Footfall in Hawick town centre fell by 42% over three years, worrying new statistics reveal.
According to Scottish Borders Council’s town centre resilience index, an average of 7,480 people a week visited High Street and the rest of the town centre back in 2012.
But that figure had fallen to 4,360 by 2015, a reduction of 3,120 over the period–- the biggest percentage fall among all towns in the Borders.
Hawick also has among the highest levels of vacant shop units, with 14% of the town’s 258 retail outlets empty.
Only Galashiels and Jedburgh have higher vacancy rates, both at 15%.
Further unwanted statistics include the highest proportion of its population being rated among the most deprived in Scotland at 28%, the highest level of people claiming jobseeker’s allowance and 39% of residents over the age of 16 having no qualifications at all.
It would appear that Hawick is still a town where people want to live despite its problems, however.
The data reveals that its population actually rose in the period from 2008 to 2014, going up from 13,787 to 14,003.
Hawick and Denholm councillor Watson McAteer believes the report “demonstrates a fundamental lack of economic and social investment in Hawick by Scottish Borders Council”.
The figures formed part of a report to the council’s executive committee this week, outlining the positive impact the Borders Railway was having on tourism in the rest of the region.
Mr McAteer said: “The town centre index report confirms what we all know in that Hawick sits firmly at the bottom of the league, sharing worst spot with our near neighbours Jedburgh.
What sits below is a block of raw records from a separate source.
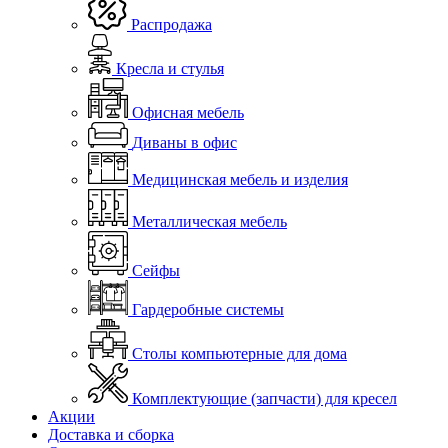
Распродажа
Кресла и стулья
Офисная мебель
Диваны в офис
Медицинская мебель и изделия
Металлическая мебель
Сейфы
Гардеробные системы
Столы компьютерные для дома
Комплектующие (запчасти) для кресел
Акции
Доставка и сборка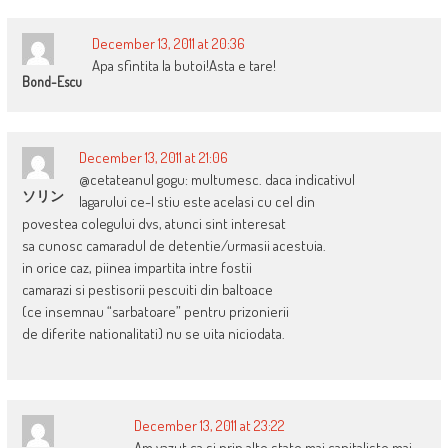
December 13, 2011 at 20:36
Apa sfintita la butoi!Asta e tare!
Bond-Escu
December 13, 2011 at 21:06
@cetateanul gogu: multumesc. daca indicativul
ソリン
lagarului ce-l stiu este acelasi cu cel din
povestea colegului dvs, atunci sint interesat
sa cunosc camaradul de detentie/urmasii acestuia.
in orice caz, piinea impartita intre fostii
camarazi si pestisorii pescuiti din baltoace
(ce insemnau “sarbatoare” pentru prizonierii
de diferite nationalitati) nu se uita niciodata.
December 13, 2011 at 23:22
Am vazut ca si prin alte state mai capitaliste mai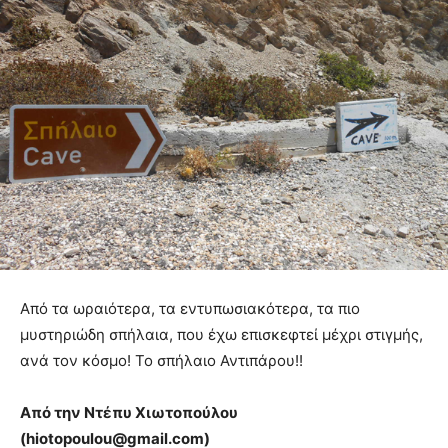
Από τα ωραιότερα, τα εντυπωσιακότερα, τα πιο
μυστηριώδη σπήλαια, που έχω επισκεφτεί μέχρι στιγμής,
ανά τον κόσμο! Το σπήλαιο Αντιπάρου!!
Από την Ντέπυ Χιωτοπούλου
(
hiotopoulou@
gmail.
com)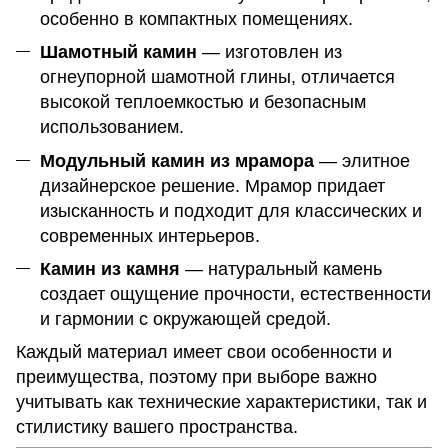
особенно в компактных помещениях.
Шамотный камин
— изготовлен из
огнеупорной шамотной глины, отличается
высокой теплоемкостью и безопасным
использованием.
Модульный камин из мрамора
— элитное
дизайнерское решение. Мрамор придает
изысканность и подходит для классических и
современных интерьеров.
Камин из камня
— натуральный камень
создает ощущение прочности, естественности
и гармонии с окружающей средой.
Каждый материал имеет свои особенности и
преимущества, поэтому при выборе важно
учитывать как технические характеристики, так и
стилистику вашего пространства.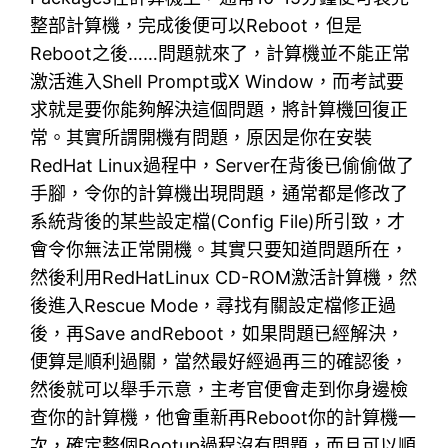
整部計算機，完成後便可以Reboot，但是
Reboot之後……問題就來了，計算機並不能正常
激活進入Shell Prompt或X Window，而考試要
求就是要你能夠解決這個問題，將計算機回復正
常。其實所謂開機有問題，原因是你在安裝
RedHat Linux過程中，Server在背後已偷偷做了
手腳，令你的計算機出現問題，通常都是修改了
系統背後的某些設定檔(Config File)所引致，才
會令你無法正常開機。其實只要知道問題所在，
然後利用RedHatLinux CD-ROM激活計算機，然
後進入Rescue Mode，尋找有關設定檔修正過
後，再Save andReboot，如果問題已經解決，
便算是順利過關，當然最好經過再三的確認後，
然後就可以舉手示意，主考官便會走到你身邊檢
查你的計算機，他會重新再Reboot你的計算機一
次，確定整個Bootup過程沒有問題，而且可以順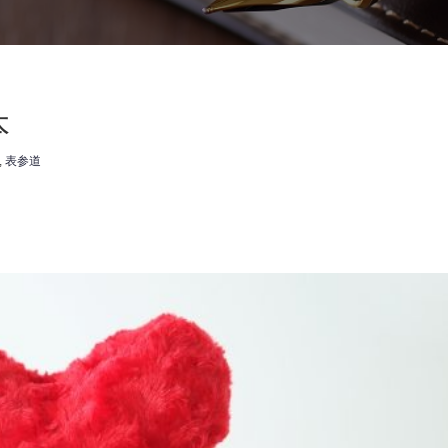
本
,
表参道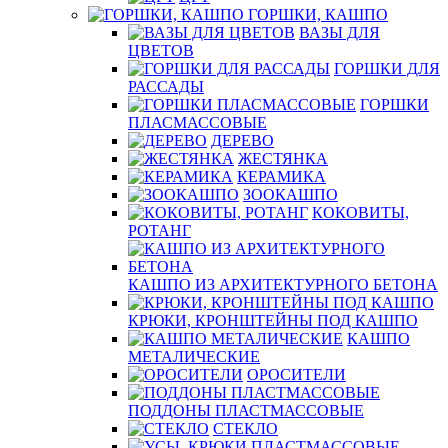
ГОРШКИ, КАШПО
ВАЗЫ ДЛЯ
ЦВЕТОВ
ГОРШКИ ДЛЯ
РАССАДЫ
ГОРШКИ
ПЛАСМАССОВЫЕ
ДЕРЕВО
ЖЕСТЯНКА
КЕРАМИКА
ЗООКАШПО
КОКОВИТЫ,
РОТАНГ
КАШПО ИЗ АРХИТЕКТУРНОГО БЕТОНА
КРЮКИ, КРОНШТЕЙНЫ ПОД КАШПО
КАШПО
МЕТАЛИЧЕСКИЕ
ОРОСИТЕЛИ
ПОДДОНЫ ПЛАСТМАССОВЫЕ
СТЕКЛО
“This report clearly demonstrates a fundamental lack of economic and social investment in Hawick by Scottish Borders Council.
“Hawick has many real positive changes taking place.”
Hawick and Hermitage councillor Davie Paterson disputted Mr McAteer’s assessment of the report as bad news, however, saying: “I can hardly believe that anyone is even attempting to rubbish what is quite simply great news for the Scottish Borders with the Scottish Tourism Economic Assessment Monitor, which has figures from both the Borders and Midlothian saying that statistics show a significant improvement in key tourism performance figures in the first half of 2016 compared to the first half of 2015.
“It is also the first time in 10 years that every category measured has improved. This is obviously due to the opening of the railway.
“It’s a shame that some councillors choose to be selective in what they pick from any data.
Fellow Hawick and Hermitage councillor Ron Smith also urged caution over the selective use of statistics, and he did see some reason for optimism within the data, in particular a reduction in the retail vacancy rate from 16% in 2012 to 14% last summer.
He said: “It’s always possible to be selective with statistics.
“I also notice positives such as the decline in retail vacancy rates and in the growth in population which the accompanying text states indicates this is a place where people want to live.
“There is a structural problem for Hawick which needs addressed – 39% of our population has no school qualifications and 41% are in semi-skilled and unskilled manual occupations.
“These are the highest figures for the 10 Borders towns.
“This affects spending potential. Perhaps it also is a factor in Hawick lying within the 20% of the most deprived communities in Scotland.
“This is a historic problem. The remedy has to be in continuing commitment to and investment in education.
“The overall figures, in identifying Hawick as the most needy of these 10 towns, highlight that this town must be a council and Scottish Government priority for investment.
“There is plenty of evidence that that has been happening.”